Dataset entries:
--------------------
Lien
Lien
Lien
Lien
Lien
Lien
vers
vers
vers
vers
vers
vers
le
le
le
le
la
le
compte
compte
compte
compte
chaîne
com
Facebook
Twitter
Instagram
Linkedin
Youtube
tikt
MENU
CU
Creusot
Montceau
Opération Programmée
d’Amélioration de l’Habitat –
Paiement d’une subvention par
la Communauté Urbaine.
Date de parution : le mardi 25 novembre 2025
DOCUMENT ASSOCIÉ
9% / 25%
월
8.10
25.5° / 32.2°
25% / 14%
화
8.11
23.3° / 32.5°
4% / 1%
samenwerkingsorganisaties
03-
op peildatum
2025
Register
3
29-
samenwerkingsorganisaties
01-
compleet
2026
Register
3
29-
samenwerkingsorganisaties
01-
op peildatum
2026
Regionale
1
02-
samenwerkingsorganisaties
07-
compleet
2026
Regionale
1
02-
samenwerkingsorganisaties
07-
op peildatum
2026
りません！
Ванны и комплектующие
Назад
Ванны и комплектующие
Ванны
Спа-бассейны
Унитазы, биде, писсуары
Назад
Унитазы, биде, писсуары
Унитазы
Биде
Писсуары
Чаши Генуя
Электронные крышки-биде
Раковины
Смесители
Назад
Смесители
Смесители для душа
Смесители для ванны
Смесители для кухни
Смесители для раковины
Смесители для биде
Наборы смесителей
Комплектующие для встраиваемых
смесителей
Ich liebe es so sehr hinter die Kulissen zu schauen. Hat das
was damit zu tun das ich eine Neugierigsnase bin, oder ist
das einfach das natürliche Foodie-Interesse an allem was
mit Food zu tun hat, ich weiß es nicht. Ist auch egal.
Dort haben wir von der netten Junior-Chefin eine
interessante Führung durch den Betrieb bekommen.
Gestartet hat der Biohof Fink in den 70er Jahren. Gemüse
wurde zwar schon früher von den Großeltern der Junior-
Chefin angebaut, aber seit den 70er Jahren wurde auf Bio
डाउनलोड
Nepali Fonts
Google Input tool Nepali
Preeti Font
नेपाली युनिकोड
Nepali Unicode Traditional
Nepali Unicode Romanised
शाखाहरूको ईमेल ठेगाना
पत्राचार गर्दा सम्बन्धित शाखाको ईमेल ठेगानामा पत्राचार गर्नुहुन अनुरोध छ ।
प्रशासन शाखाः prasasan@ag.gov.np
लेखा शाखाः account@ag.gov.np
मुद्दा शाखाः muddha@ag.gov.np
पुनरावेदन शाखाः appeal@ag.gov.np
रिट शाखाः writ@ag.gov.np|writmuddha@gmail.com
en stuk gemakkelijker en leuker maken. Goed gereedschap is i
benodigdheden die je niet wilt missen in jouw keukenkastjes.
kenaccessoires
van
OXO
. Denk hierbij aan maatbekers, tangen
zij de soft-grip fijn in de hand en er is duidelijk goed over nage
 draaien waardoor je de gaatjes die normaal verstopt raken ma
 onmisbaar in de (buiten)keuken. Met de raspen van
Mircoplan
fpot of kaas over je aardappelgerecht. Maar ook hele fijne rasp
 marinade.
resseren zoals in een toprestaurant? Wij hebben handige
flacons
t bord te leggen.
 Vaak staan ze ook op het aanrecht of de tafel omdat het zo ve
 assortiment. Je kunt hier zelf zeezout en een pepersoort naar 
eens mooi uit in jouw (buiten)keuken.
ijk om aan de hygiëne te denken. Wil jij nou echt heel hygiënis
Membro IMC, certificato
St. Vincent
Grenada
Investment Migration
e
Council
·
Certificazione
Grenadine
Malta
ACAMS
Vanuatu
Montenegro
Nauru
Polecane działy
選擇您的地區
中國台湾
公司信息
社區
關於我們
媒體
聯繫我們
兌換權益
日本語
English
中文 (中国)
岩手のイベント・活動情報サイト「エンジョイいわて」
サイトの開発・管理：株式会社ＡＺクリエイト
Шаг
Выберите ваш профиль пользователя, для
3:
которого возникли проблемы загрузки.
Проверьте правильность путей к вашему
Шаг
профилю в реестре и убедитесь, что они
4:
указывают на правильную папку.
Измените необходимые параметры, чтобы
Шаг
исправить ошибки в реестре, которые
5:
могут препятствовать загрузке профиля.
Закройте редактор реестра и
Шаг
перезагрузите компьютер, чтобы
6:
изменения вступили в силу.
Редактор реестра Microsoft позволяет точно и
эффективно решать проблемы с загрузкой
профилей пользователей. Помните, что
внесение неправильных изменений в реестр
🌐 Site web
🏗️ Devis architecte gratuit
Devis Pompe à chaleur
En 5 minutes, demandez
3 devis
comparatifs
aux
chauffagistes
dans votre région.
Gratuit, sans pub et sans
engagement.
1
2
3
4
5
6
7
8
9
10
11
--------------------
#### [Description of the task]
Report back every line of the entries in which "Unicode" occurs.

#### [Written answer]
Nepali Unicode Traditional
Nepali Unicode Romanised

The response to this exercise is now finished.